[Stored data entries]
☆ ☆ ☆ ☆
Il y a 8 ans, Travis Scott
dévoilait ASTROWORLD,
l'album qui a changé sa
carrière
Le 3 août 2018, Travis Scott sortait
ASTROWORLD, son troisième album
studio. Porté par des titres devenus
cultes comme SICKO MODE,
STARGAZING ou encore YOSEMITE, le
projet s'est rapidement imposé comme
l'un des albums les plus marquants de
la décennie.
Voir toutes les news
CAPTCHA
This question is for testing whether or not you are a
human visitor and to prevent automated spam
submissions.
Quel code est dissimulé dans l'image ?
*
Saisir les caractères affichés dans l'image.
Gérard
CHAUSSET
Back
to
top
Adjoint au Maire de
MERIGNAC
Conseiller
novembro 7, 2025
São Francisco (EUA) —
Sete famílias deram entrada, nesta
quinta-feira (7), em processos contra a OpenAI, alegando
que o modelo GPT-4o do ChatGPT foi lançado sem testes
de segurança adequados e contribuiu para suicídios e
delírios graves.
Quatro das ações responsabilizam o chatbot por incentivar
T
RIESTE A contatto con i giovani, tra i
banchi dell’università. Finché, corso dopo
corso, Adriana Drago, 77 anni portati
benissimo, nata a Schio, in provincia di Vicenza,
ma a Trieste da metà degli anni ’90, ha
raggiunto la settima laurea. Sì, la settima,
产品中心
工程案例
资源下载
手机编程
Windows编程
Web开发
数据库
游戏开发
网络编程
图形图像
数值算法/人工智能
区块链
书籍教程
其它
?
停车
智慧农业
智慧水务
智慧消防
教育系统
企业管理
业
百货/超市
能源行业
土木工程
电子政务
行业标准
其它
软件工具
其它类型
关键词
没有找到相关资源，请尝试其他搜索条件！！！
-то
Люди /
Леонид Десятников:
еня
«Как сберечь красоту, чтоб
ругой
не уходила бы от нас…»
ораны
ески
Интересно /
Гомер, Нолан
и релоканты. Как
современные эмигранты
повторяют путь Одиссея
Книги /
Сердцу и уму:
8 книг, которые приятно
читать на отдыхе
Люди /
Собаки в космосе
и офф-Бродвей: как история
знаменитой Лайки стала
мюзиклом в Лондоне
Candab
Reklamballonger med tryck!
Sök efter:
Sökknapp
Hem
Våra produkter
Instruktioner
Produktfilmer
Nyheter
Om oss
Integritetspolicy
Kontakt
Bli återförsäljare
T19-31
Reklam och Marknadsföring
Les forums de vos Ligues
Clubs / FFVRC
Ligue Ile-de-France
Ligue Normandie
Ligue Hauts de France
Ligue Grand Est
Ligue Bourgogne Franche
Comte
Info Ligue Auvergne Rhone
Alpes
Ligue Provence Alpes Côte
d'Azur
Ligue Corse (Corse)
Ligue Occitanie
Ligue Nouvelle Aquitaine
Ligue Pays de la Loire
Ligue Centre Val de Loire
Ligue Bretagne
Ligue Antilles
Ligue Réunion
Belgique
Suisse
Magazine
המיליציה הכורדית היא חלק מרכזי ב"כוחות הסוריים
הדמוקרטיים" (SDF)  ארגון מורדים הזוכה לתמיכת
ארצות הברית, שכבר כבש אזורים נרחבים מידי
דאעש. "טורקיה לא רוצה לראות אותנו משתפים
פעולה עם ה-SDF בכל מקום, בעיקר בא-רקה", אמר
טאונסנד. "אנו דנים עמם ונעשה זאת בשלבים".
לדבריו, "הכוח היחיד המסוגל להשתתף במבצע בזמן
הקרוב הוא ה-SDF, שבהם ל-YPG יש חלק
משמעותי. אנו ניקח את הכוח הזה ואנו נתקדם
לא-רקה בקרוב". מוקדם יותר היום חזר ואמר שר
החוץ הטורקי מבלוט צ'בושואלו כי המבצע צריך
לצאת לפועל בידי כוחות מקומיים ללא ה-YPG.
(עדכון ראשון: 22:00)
☆ ☆ ☆ ☆
* _BRIEF_
Every line that holds the word "Loire" should be copied from the records above.

* _SOLUTION FOR THIS TASK_
Ligue Pays de la Loire
Ligue Centre Val de Loire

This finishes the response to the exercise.